[Record extracts — start]

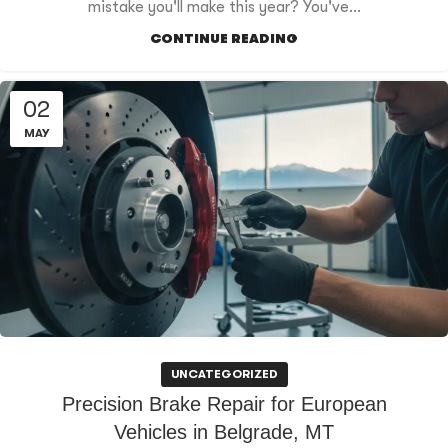
mistake you'll make this year? You've...
CONTINUE READING
02
MAY
UNCATEGORIZED
Precision Brake Repair for European
Vehicles in Belgrade, MT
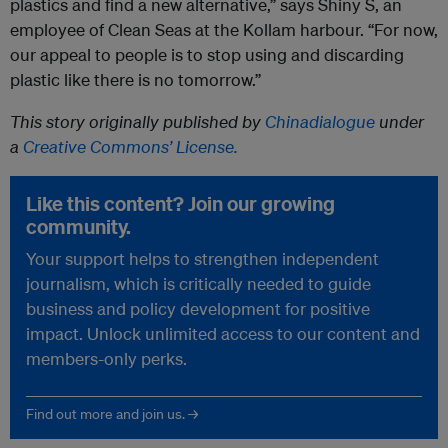
plastics and find a new alternative,” says Shiny S, an
employee of Clean Seas at the Kollam harbour. “For now,
our appeal to people is to stop using and discarding
plastic like there is no tomorrow.”
This story originally published by
Chinadialogue
under
a
Creative Commons’ License.
Like this content? Join our growing
community.
Your support helps to strengthen independent
journalism, which is critically needed to guide
business and policy development for positive
impact. Unlock unlimited access to our content and
members-only perks.
Find out more and join us. →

[Record extracts — finish]

■ About this task
Go through the material above and retype every line exactly, without the images.

■ Reply to the exercise
mistake you'll make this year? You've...
CONTINUE READING
02
MAY
UNCATEGORIZED
Precision Brake Repair for European
Vehicles in Belgrade, MT
plastics and find a new alternative,” says Shiny S, an
employee of Clean Seas at the Kollam harbour. “For now,
our appeal to people is to stop using and discarding
plastic like there is no tomorrow.”
This story originally published by
Chinadialogue
under
a
Creative Commons’ License.
Like this content? Join our growing
community.
Your support helps to strengthen independent
journalism, which is critically needed to guide
business and policy development for positive
impact. Unlock unlimited access to our content and
members-only perks.
Find out more and join us. →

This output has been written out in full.